There is little point in using data mining or rule based systems unless some uncertainty exists as to the correct algorithm to use, the values of data items or the validity of inferences made from them.
By definition uncertainty is a nebulous thing, but XML Miner thoroughly and consistently attempts to quantify the uncertainty in any application, and to give the best results possible if data is missing or vague.
The data mining system, the metarule language and the runtime processor all work together to try to quantify uncertainty at each stage of processing. They do so using the following features.
XML Miner data, text and structure mining
- The user can specify a percentage of the training data to set aside as a test set.
- The fuzzy logic rule induction process minimises and optimises the rule set created and annotates each rule with a degree of certainty, scaled 0-1, based on the support for the rule in the source data.
- The rule set is tested using the runtime processor fuzzy logic inference engine on both the training data and any test data set aside.
- XML Miner reports performance for both sets of data, as RMS error for numeric variables or percentage correct for categorical.
- XML Miner also reports the percentage of any training or test patterns that did not generate a valid output with usable confidence level.
Runtime processor
- The runtime processor supports Fuzzy Tri-state logic. Internal logical values can be 0-1 for fuzzy degrees of truth, or -1, representing an unknown state.
- The runtime processor's logical and numeric processing handles and correctly propogates unknown data states through the rules. A missing data value on one of the inputs does not prevent processing if the output can be inferred from other sources.
- For each output a confidence value is generated. If the combination of inputs presented did not fire any rules then an unknown state is signalled.
- Each rule can be annotated with a certainty factor in the range 0-1 which is used in the rule aggregation process.
- All inputs to the runtime processor can be either crisp values, or values with associated uncertainty.
- Numeric inputs can be specified as various kinds of fuzzy numbers.

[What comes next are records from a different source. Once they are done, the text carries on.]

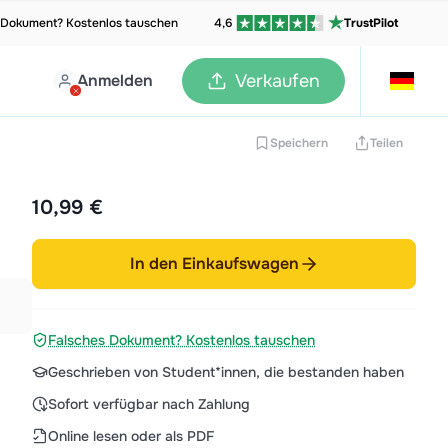
 Dokument? Kostenlos tauschen
4,6
TrustPilot
Anmelden
Verkaufen
Speichern
Teilen
10,99 €
In den Einkaufswagen
Falsches Dokument? Kostenlos tauschen
Geschrieben von Student*innen, die bestanden haben
Sofort verfügbar nach Zahlung
Online lesen oder als PDF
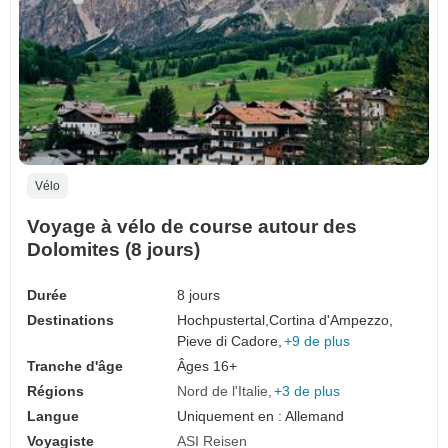
Vélo
Voyage à vélo de course autour des
Dolomites (8 jours)
Durée
8 jours
Destinations
Hochpustertal,
Cortina d'Ampezzo,
Pieve di Cadore,
+9 de plus
Tranche d'âge
Âges 16+
Régions
Nord de l'Italie
+3 de plus
Langue
Uniquement en : Allemand
Voyagiste
ASI Reisen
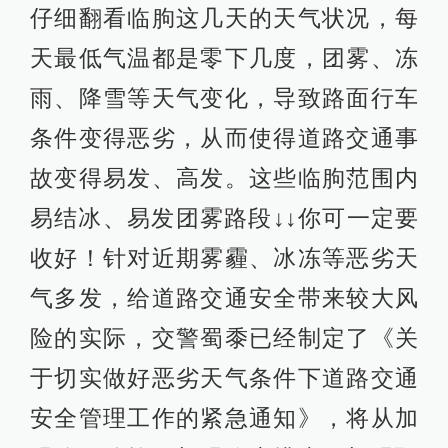
仔细翻看临朐这几天的天气状况，每
天最低气温都是零下几度，团雾、冻
雨、降雪等天气变化，导致路面行车
条件变得恶劣，从而使得道路交通事
故变得易发、高发。这些临朐范围内
易结冰、易发团雾路段↓↓你可一定要
收好！针对近期雾霾、冰冻等恶劣天
气多发，给道路交通安全带来较大风
险的实际，交警蜀黍已经制定了《关
于切实做好恶劣天气条件下道路交通
安全管理工作的紧急通知》，将从加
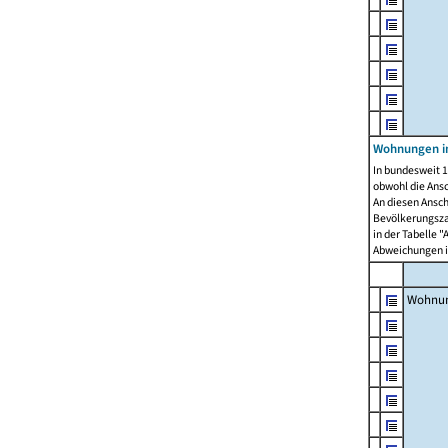
Wohnungen i
In bundesweit 1
obwohl die Ans
An diesen Ansch
Bevölkerungszah
in der Tabelle 
Abweichungen i
Wohnu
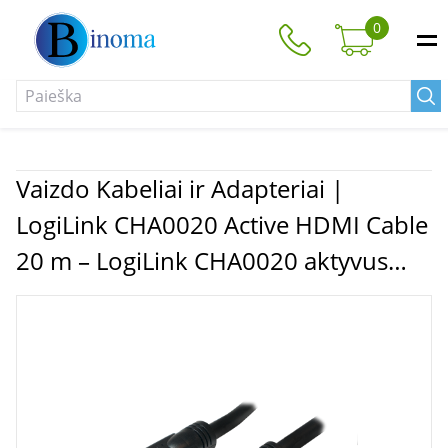
0
Vaizdo Kabeliai ir Adapteriai |
LogiLink CHA0020 Active HDMI Cable
20 m – LogiLink CHA0020 aktyvus
HDMI kabelis 20 m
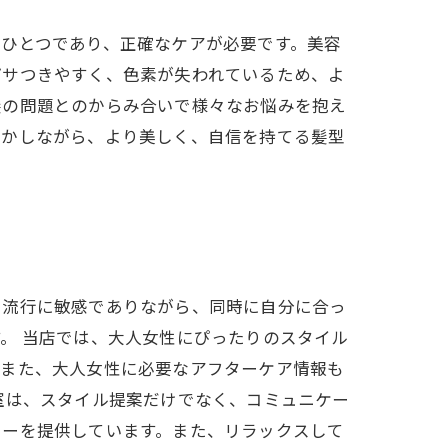
ひとつであり、正確なケアが必要です。美容
パサつきやすく、色素が失われているため、よ
髪の問題とのからみ合いで様々なお悩みを抱え
活かしながら、より美しく、自信を持てる髪型
、流行に敏感でありながら、同時に自分に合っ
。 当店では、大人女性にぴったりのスタイル
。また、大人女性に必要なアフターケア情報も
室は、スタイル提案だけでなく、コミュニケー
ューを提供しています。また、リラックスして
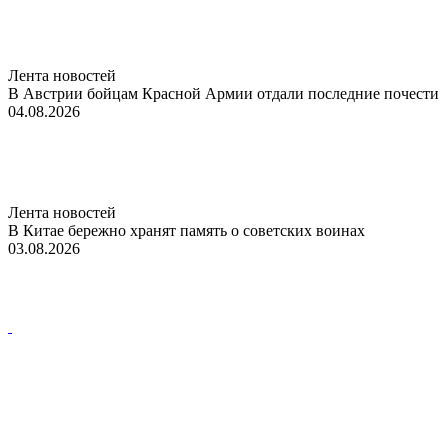
Лента новостей
В Австрии бойцам Красной Армии отдали последние почести
04.08.2026
Лента новостей
В Китае бережно хранят память о советских воинах
03.08.2026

- Categorical inputs can be specified as a set of alternate categories, each with an asociated 0-1 confidence level.
- Numeric outputs from the runtime processor are supplied as a crisp central value, and as a fuzzy number, complete with certainty value.
- For categorical outputs, the runtime processor supplies both the most likely category, with associated uncertainty, and an ordered list of alternate categories (if they exist) annotated with confidence figures.
- Where the runtime processor is supplied with data from an XML document, it will aggregate values across multiple nodes where present.